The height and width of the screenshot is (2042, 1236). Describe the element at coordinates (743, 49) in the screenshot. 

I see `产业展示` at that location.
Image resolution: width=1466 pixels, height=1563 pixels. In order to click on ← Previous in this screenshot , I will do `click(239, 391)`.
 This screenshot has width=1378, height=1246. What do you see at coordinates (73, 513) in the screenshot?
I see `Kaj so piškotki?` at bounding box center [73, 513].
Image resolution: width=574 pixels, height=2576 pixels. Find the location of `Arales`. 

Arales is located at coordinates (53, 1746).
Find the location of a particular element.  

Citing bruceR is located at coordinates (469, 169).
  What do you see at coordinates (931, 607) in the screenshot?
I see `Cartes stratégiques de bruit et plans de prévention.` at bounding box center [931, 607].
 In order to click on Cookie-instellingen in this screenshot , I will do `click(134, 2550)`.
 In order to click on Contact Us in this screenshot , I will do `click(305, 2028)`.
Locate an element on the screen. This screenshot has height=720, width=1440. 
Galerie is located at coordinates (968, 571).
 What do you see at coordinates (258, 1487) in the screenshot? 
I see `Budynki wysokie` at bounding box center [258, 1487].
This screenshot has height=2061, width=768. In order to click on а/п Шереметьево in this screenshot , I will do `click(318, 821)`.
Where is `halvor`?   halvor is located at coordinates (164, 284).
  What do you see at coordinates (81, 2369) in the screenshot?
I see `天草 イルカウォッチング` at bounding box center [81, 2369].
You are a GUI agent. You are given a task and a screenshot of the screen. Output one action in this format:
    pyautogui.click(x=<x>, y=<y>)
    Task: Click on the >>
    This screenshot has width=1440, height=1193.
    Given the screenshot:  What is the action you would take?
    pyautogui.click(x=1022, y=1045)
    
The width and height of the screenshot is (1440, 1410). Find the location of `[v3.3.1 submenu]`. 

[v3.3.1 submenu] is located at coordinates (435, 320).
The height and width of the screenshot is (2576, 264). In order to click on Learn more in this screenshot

□ □ □ □ □

» PROBLEM DESCRIPTION
Repeat the data exactly. Leave nothing out.

» SOLUTION TO THIS EXERCISE
The height and width of the screenshot is (2042, 1236). Describe the element at coordinates (743, 49) in the screenshot. 

I see `产业展示` at that location.
Image resolution: width=1466 pixels, height=1563 pixels. In order to click on ← Previous in this screenshot , I will do `click(239, 391)`.
 This screenshot has width=1378, height=1246. What do you see at coordinates (73, 513) in the screenshot?
I see `Kaj so piškotki?` at bounding box center [73, 513].
Image resolution: width=574 pixels, height=2576 pixels. Find the location of `Arales`. 

Arales is located at coordinates (53, 1746).
Find the location of a particular element.  

Citing bruceR is located at coordinates (469, 169).
  What do you see at coordinates (931, 607) in the screenshot?
I see `Cartes stratégiques de bruit et plans de prévention.` at bounding box center [931, 607].
 In order to click on Cookie-instellingen in this screenshot , I will do `click(134, 2550)`.
 In order to click on Contact Us in this screenshot , I will do `click(305, 2028)`.
Locate an element on the screen. This screenshot has height=720, width=1440. 
Galerie is located at coordinates (968, 571).
 What do you see at coordinates (258, 1487) in the screenshot? 
I see `Budynki wysokie` at bounding box center [258, 1487].
This screenshot has height=2061, width=768. In order to click on а/п Шереметьево in this screenshot , I will do `click(318, 821)`.
Where is `halvor`?   halvor is located at coordinates (164, 284).
  What do you see at coordinates (81, 2369) in the screenshot?
I see `天草 イルカウォッチング` at bounding box center [81, 2369].
You are a GUI agent. You are given a task and a screenshot of the screen. Output one action in this format:
    pyautogui.click(x=<x>, y=<y>)
    Task: Click on the >>
    This screenshot has width=1440, height=1193.
    Given the screenshot:  What is the action you would take?
    pyautogui.click(x=1022, y=1045)
    
The width and height of the screenshot is (1440, 1410). Find the location of `[v3.3.1 submenu]`. 

[v3.3.1 submenu] is located at coordinates (435, 320).
The height and width of the screenshot is (2576, 264). In order to click on Learn more in this screenshot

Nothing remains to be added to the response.